In one backstage scenario, tired of being treated as if they never met, Masterson bursts into Cornwallish’s opulently decorated dressing room, and demands an explanation. Masterson quickly loses the hetero front he portrays in real life, and as “America’s father” whenever he is upset. In the rare times Masterson loses control of his well-crafted exterior, he is a hissy-throwing shrew of a man; limp wrested, lisping, tears streaming down his beet red face. In this state, he is more of a stereotypical gay man than the more refined Cornwallish, but this side of him is only really seen when his emotions get the best of him. This is played straight, and the comedy would be at watching this tall, well-built, Mr. Brady-type man trying to hold it together, but being so completely unable to do so. As a child he was taught to repress his true sexual nature, and when he looks back on his life, he admits the only time he ever liked who he was, was during that brief period in London under Cornwallish’s thespian and intimate tutelage. Cornwallish takes great delight in watching Masterson’s veneer crumble so completely. The British actor pulls no punches, berating Masterson for turning his back on all Cornwallish tried to teach him about life back when the young, handsome American actor seemed to have the world at his feet. Cornwallish cruelly criticizes him for abandoning his principles, not accepting his true identity, for marrying a woman and cheating on her with struggling young actors. (Whom he promises to find work for, yet never does) She’s a good woman, Cornwallish shrieks, who doesn’t deserve the kind of humiliation Masterson consistently heaps upon her. Cornwallish can’t hold back his own tears as he scolds Masterson for walking away from the theater to accept a lucrative role on an American soap opera before landing the gig as Jack#2. Something, he dramatically proclaims, a true artist would never do.

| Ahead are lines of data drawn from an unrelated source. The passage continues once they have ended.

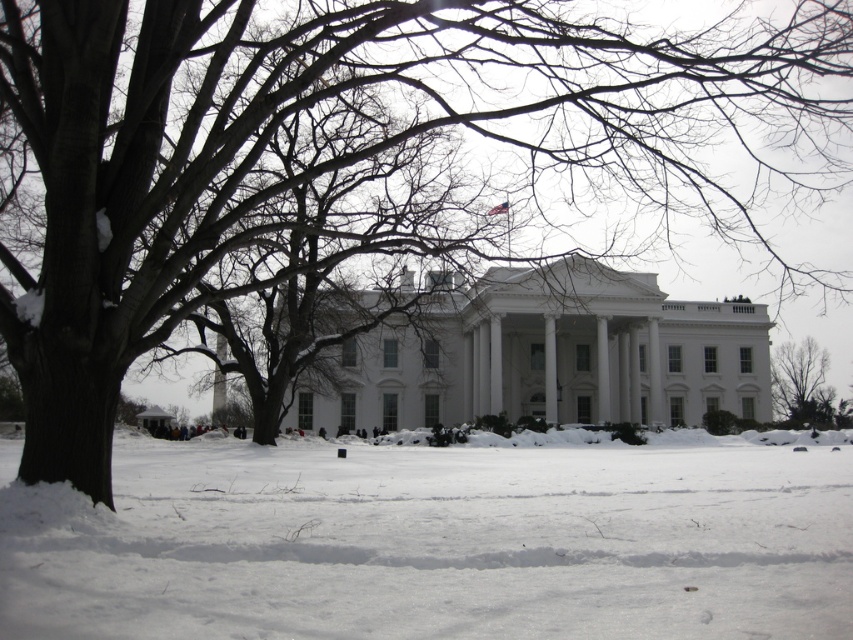 At what (x,y) coordinates should I click in order to perform the action: click on white fluffy snow at center. Please return your answer as a coordinate pair (x, y). Looking at the image, I should click on 433,544.

Does point (219, 573) come farther from viewer compared to point (804, 388)?

No, (219, 573) is closer to viewer.

Where is `white fluffy snow at center`? The image size is (853, 640). white fluffy snow at center is located at coordinates (433, 544). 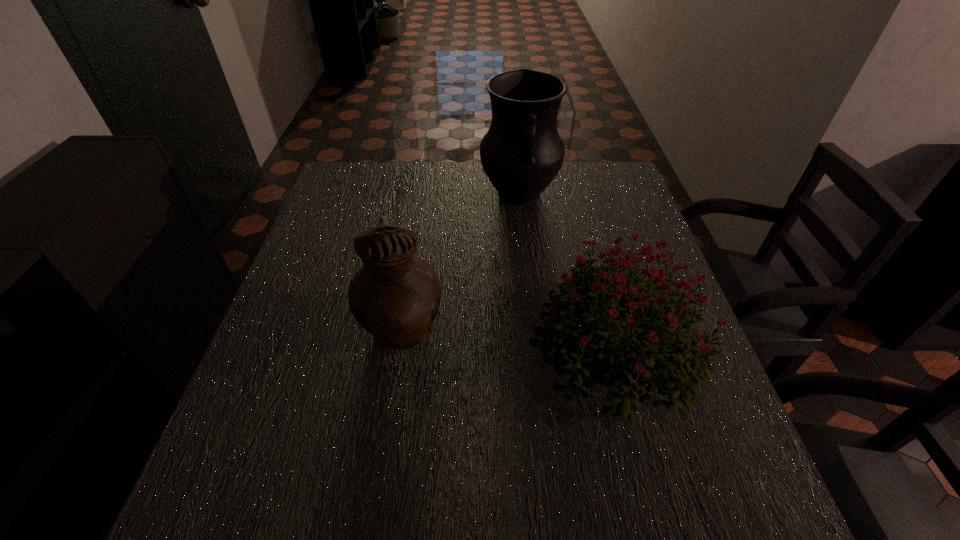 At what (x,y) coordinates should I click in order to perform the action: click on the farthest object. Please return your answer as a coordinate pair (x, y). Looking at the image, I should click on (522, 152).

The width and height of the screenshot is (960, 540). Find the location of `the right pitcher`. the right pitcher is located at coordinates (522, 152).

Identify the location of the left pitcher. The height and width of the screenshot is (540, 960). (395, 296).

This screenshot has height=540, width=960. Find the location of `the nearer pitcher`. the nearer pitcher is located at coordinates (395, 296).

Where is `bouquet`? The image size is (960, 540). bouquet is located at coordinates pyautogui.click(x=595, y=302).

Identify the location of vacant region located 0.240m on the handle side of the farther pitcher. Image resolution: width=960 pixels, height=540 pixels. (529, 283).

Where is `vacant space situated 0.150m at the spout of the nearer pitcher`? The image size is (960, 540). vacant space situated 0.150m at the spout of the nearer pitcher is located at coordinates (514, 335).

Where is `vacant space located 0.270m on the back of the bouquet`? Image resolution: width=960 pixels, height=540 pixels. vacant space located 0.270m on the back of the bouquet is located at coordinates (578, 219).

Find the location of a particular element. object that is at the far edge is located at coordinates (522, 152).

Where is `object that is positioned at the right edge`? object that is positioned at the right edge is located at coordinates (595, 302). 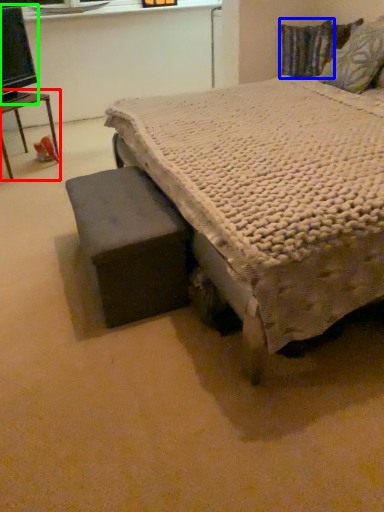 Question: Which is farther away from table (highlighted by a red box)? pillow (highlighted by a blue box) or computer monitor (highlighted by a green box)?

Choices:
 (A) pillow
 (B) computer monitor

Answer: (A) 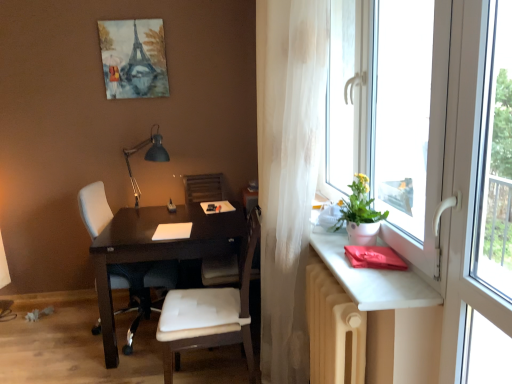 Question: In terms of height, does white leather chair at center, which appears as the first chair when viewed from the right, look taller or shorter compared to translucent white curtain at right?

Choices:
 (A) tall
 (B) short

Answer: (B)

Question: Is white leather chair at center, which is the second chair from left to right, in front of or behind translucent white curtain at right in the image?

Choices:
 (A) behind
 (B) front

Answer: (A)

Question: Estimate the real-world distances between objects in this image. Which object is farther from the white plastic window at right?

Choices:
 (A) matte white table at right
 (B) watercolor paper painting at upper center
 (C) white matte pot at window
 (D) white leather chair at center, which is the second chair from back to front
 (E) wooden armchair at center

Answer: (B)

Question: Which object is the closest to the white leather chair at center, which appears as the first chair when viewed from the right?

Choices:
 (A) matte metal desk lamp at upper left
 (B) beige radiator at lower right
 (C) white plastic window at right
 (D) white leather chair at center, which appears as the 1th chair when viewed from the left
 (E) wooden armchair at center

Answer: (B) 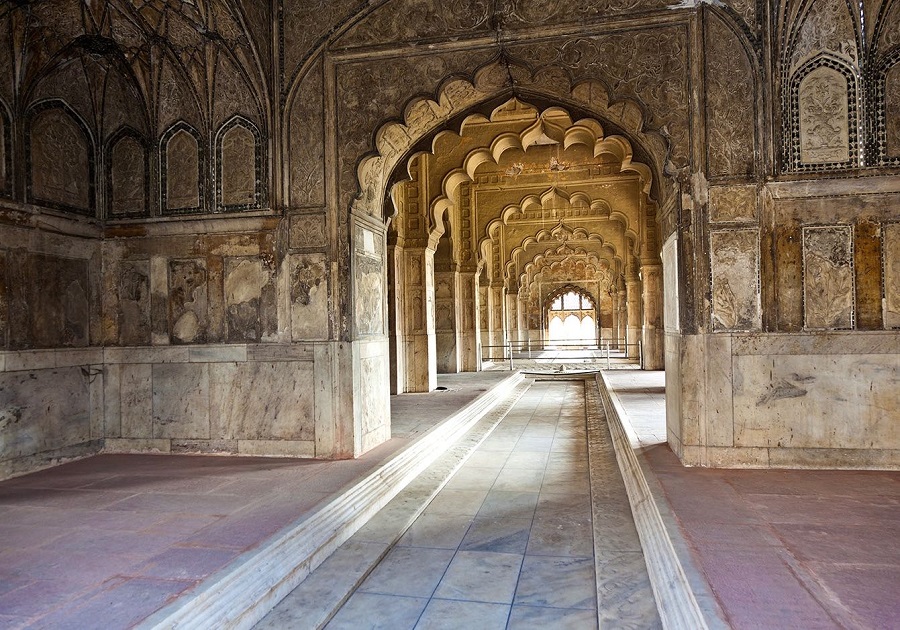 The width and height of the screenshot is (900, 630). What are the coordinates of `door` in the screenshot? It's located at (580, 324). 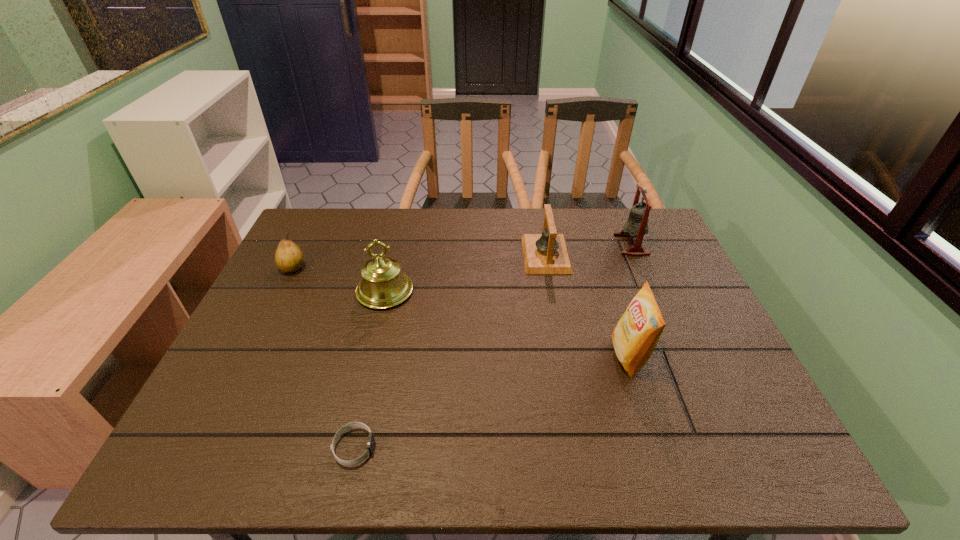 What are the coordinates of `object positioned at the right edge` in the screenshot? It's located at (637, 223).

Locate an element on the screen. object situated at the far right corner is located at coordinates [637, 223].

In the image, there is a desktop. Identify the location of vacant space at the far edge. This screenshot has height=540, width=960. (456, 231).

Where is `free point at the near edge`? The height and width of the screenshot is (540, 960). free point at the near edge is located at coordinates (349, 445).

Where is `blank area at the left edge`? The height and width of the screenshot is (540, 960). blank area at the left edge is located at coordinates (265, 319).

The width and height of the screenshot is (960, 540). Identify the location of free region at the right edge of the desktop. pos(651,253).

The height and width of the screenshot is (540, 960). I want to click on vacant space in between the leftmost bell and the wristband, so click(370, 369).

The image size is (960, 540). Identify the location of vacant region between the rightmost bell and the nearest object. (492, 346).

This screenshot has height=540, width=960. I want to click on free space between the wristband and the leftmost object, so click(324, 357).

In order to click on unoccupied area between the pear and the rightmost object in this screenshot , I will do `click(462, 256)`. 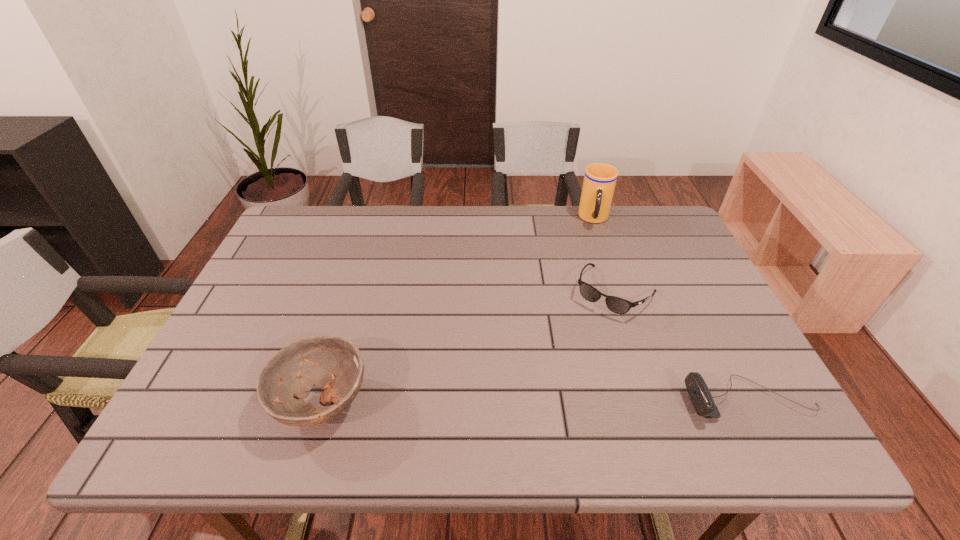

The two men quickly realize Cornwallish is talking about himself and before either has a chance to say a word; the pair are called back onto the set for a curtain call. Pros that they both are, they share a silent look, wipe the tears from their eyes, and by the time they hit the stage for the curtain call, both men are beaming, bowing, and soaking up the applause. Masterson occasionally tries to lock eyes one more time, but Cornwallish again ignores him, and pretends to not notice. A bouquet of roses in one hand, he waves theatrically to the fawning audience with the other. Cornwallish inhales deeply the sweet fragrant scent of the flowers, and then he quickly turns his head, as if he doesn’t deserve to enjoy the aroma.